In the embodiments and examples not covered by the invention illustrated in <FIG> and <FIG>, the second heat exchanger <NUM> and the second hydrogen heater <NUM> are provided in parallel in the second circuit <NUM>. Specifically, the second hydrogen heater <NUM> is provided on a bypass line <NUM> provided to bypass the second heat exchanger <NUM> in the second circuit <NUM>. The bypass line <NUM> is provided to diverge from the second circuit <NUM> on a side downstream of the second turboexpander <NUM> and upstream of the second heat exchanger <NUM> and merge into the second circuit <NUM> on a side downstream of the second heat exchanger <NUM> and upstream of the pump <NUM> (i.e., upstream of the third heat exchanger <NUM>).

In the example illustrated in <FIG> and the embodiment illustrated in <FIG> the second heat exchanger <NUM> and the second hydrogen heater <NUM> are provided in series in the second circuit <NUM>. Specifically, the second hydrogen heater <NUM> is provided downstream of the second turboexpander <NUM> and upstream of the second heat exchanger <NUM> in the second circuit <NUM>.

In the embodiments described above, in the hydrogen line <NUM> for guiding the hydrogen to the supply destination, the second hydrogen heater <NUM> for heat exchange between the hydrogen and the second working medium is provided upstream of the first hydrogen heater <NUM> for heat exchange between the hydrogen and the heat medium. Thus, in the first hydrogen heater <NUM>, heat exchange occurs between the heat medium and the hydrogen, the temperature of which has been increased by heat exchange with the second working medium in the second hydrogen heater <NUM>. Thus, even when the heat medium supplied to the first hydrogen heater <NUM> is a fluid having a relatively high freezing point (e.g., seawater), the heat medium does not easily freeze in the first hydrogen heater <NUM>. Consequently, freezing of the fluid flowing through the first hydrogen heater <NUM> (heat exchanger) can be suppressed.

In some embodiments, as illustrated in, for example, <FIG>, the cold energy recovery facility <NUM> further includes a third hydrogen heater <NUM> provided downstream of the second hydrogen heater <NUM> and upstream of the first hydrogen heater <NUM> in the hydrogen line <NUM>.

In the exemplary embodiment illustrated in <FIG>, the third hydrogen heater <NUM> is configured to heat the hydrogen by heat exchange with an intermediate medium circulating in an intermediate medium circulation line <NUM>. The intermediate medium circulation line <NUM> is provided with an intermediate medium cooler <NUM> for heating the intermediate medium by heat exchange with the heat medium, and a pump <NUM>. Thus, by the intermediate medium circulating in the intermediate medium circulation line <NUM>, heat of the heat medium is transferred to the hydrogen via the intermediate medium, thereby heating the hydrogen.

An example of the intermediate medium includes an organic medium such as glycol water or propane.

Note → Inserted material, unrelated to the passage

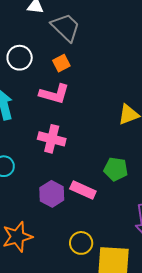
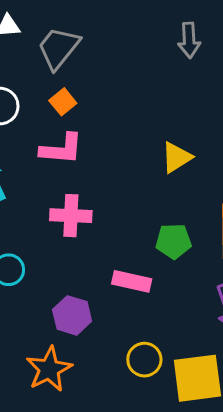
gray trapezoid: (66, 27) -> (59, 48), turned -84
purple hexagon: (52, 194) -> (72, 315), moved

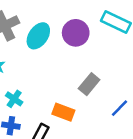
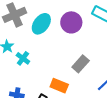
cyan cross: (14, 99) -> (23, 58), moved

Note that the intermediate medium circulation line <NUM> may be provided with an intermediate medium tank <NUM> for storing the intermediate medium. Further, the intermediate medium cooler <NUM> may be configured to be supplied with the heat medium via a diverging line <NUM> that diverges from the heat medium line <NUM>.

According to the embodiments described above, the third hydrogen heater <NUM> for heat exchange between the hydrogen and the intermediate medium flowing through the intermediate medium circulation line <NUM> is provided downstream of the second hydrogen heater <NUM> and upstream of the first hydrogen heater <NUM> in the hydrogen line <NUM>, and the intermediate medium cooler <NUM> for heating the intermediate medium by heat exchange with the heat medium (seawater) is provided on the intermediate medium circulation line <NUM>. Thus, in the third hydrogen heater <NUM>, the hydrogen after being heated in the second hydrogen heater <NUM> is further heated by heat exchange with the intermediate medium transporting heat of the heat medium. Thus, freezing of the heat medium in the first hydrogen heater <NUM> located downstream of the third hydrogen heater <NUM> in the hydrogen line <NUM> can be more effectively suppressed.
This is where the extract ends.